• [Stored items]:
<<<<

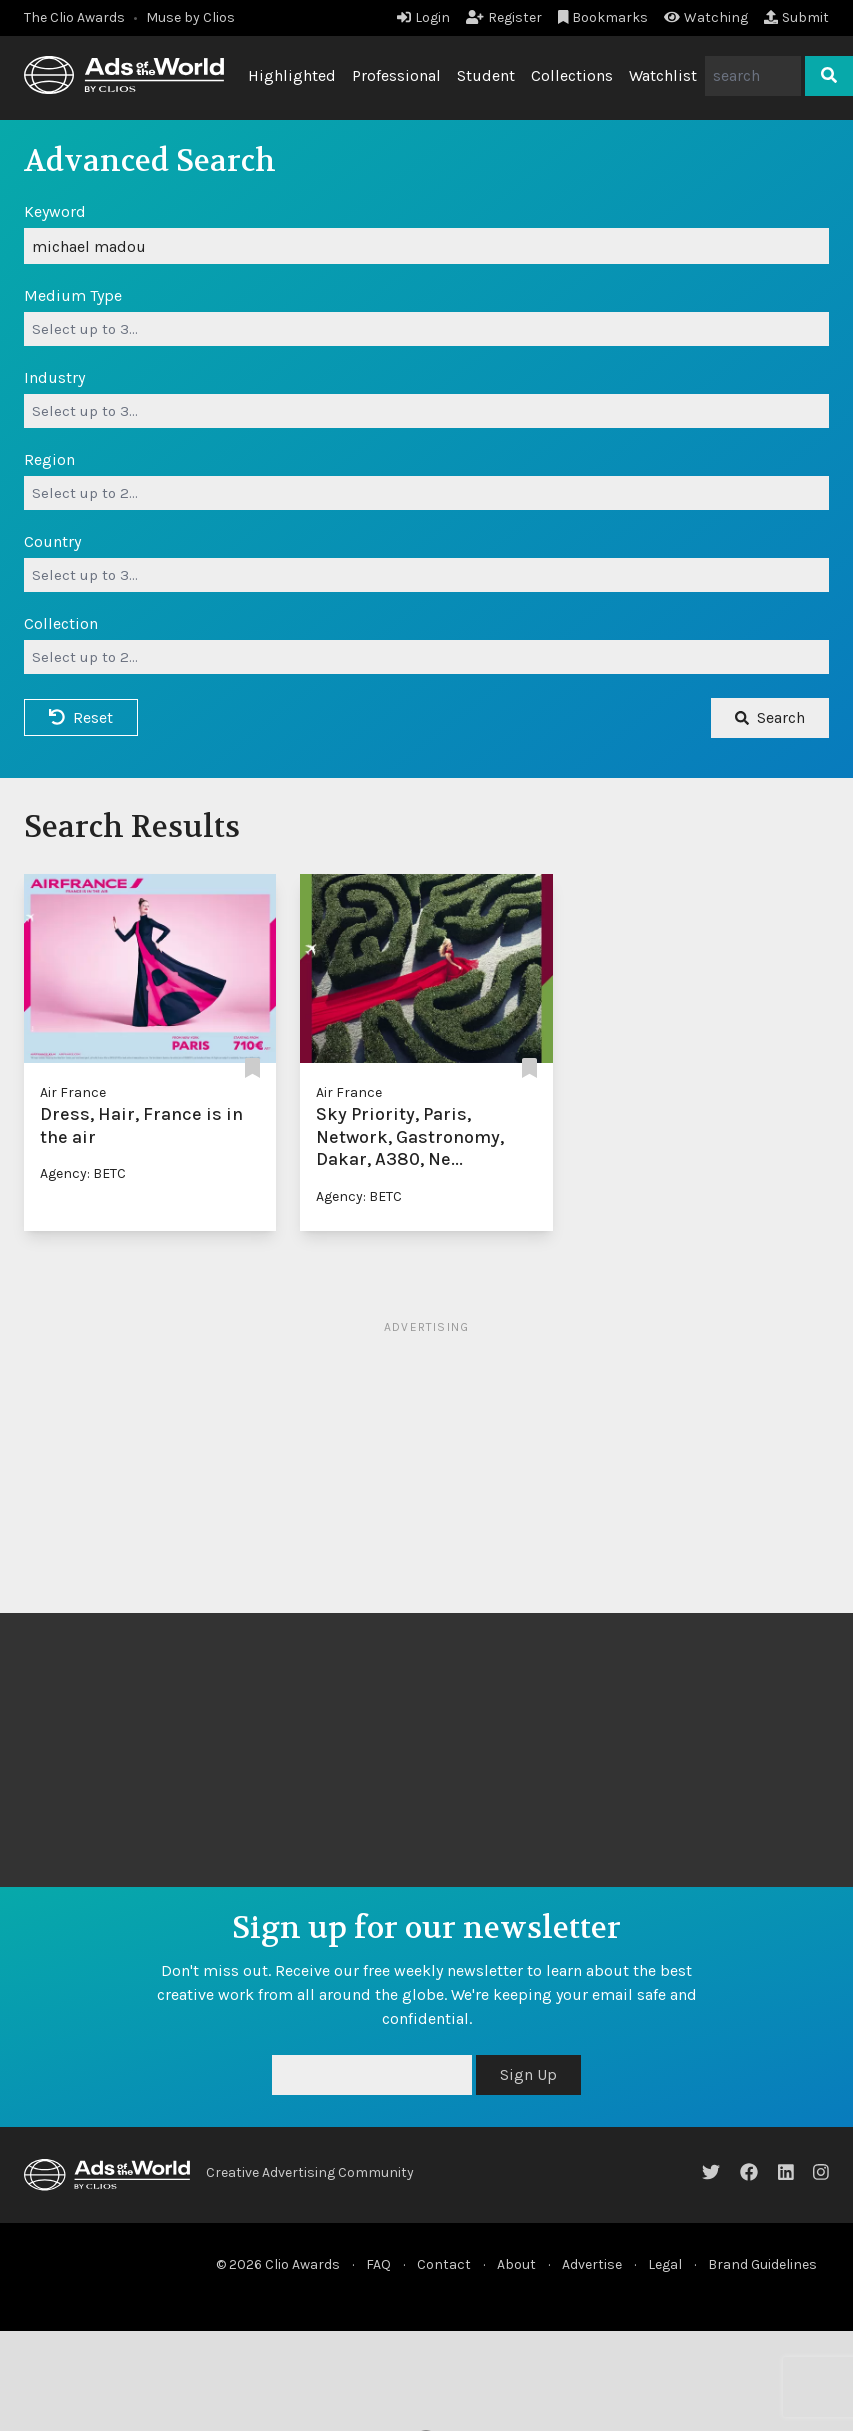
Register (504, 17)
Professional (396, 75)
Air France (73, 1092)
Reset (81, 717)
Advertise (592, 2264)
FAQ (378, 2264)
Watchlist (663, 75)
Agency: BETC (83, 1173)
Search (770, 717)
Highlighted (292, 75)
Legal (665, 2264)
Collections (572, 75)
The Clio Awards (74, 17)
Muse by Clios (190, 17)
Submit (796, 17)
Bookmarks (603, 17)
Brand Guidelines (762, 2264)
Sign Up (528, 2074)
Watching (706, 17)
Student (486, 75)
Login (423, 17)
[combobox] (426, 329)
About (516, 2264)
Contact (444, 2264)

>>>>

• [WHAT THE TASK REQUIRES]:
Repeat the data exactly as written, but without the pictures.

• [SOLUTION BELOW]:
Register (504, 17)
Professional (396, 75)
Air France (73, 1092)
Reset (81, 717)
Advertise (592, 2264)
FAQ (378, 2264)
Watchlist (663, 75)
Agency: BETC (83, 1173)
Search (770, 717)
Highlighted (292, 75)
Legal (665, 2264)
Collections (572, 75)
The Clio Awards (74, 17)
Muse by Clios (190, 17)
Submit (796, 17)
Bookmarks (603, 17)
Brand Guidelines (762, 2264)
Sign Up (528, 2074)
Watching (706, 17)
Student (486, 75)
Login (423, 17)
[combobox] (426, 329)
About (516, 2264)
Contact (444, 2264)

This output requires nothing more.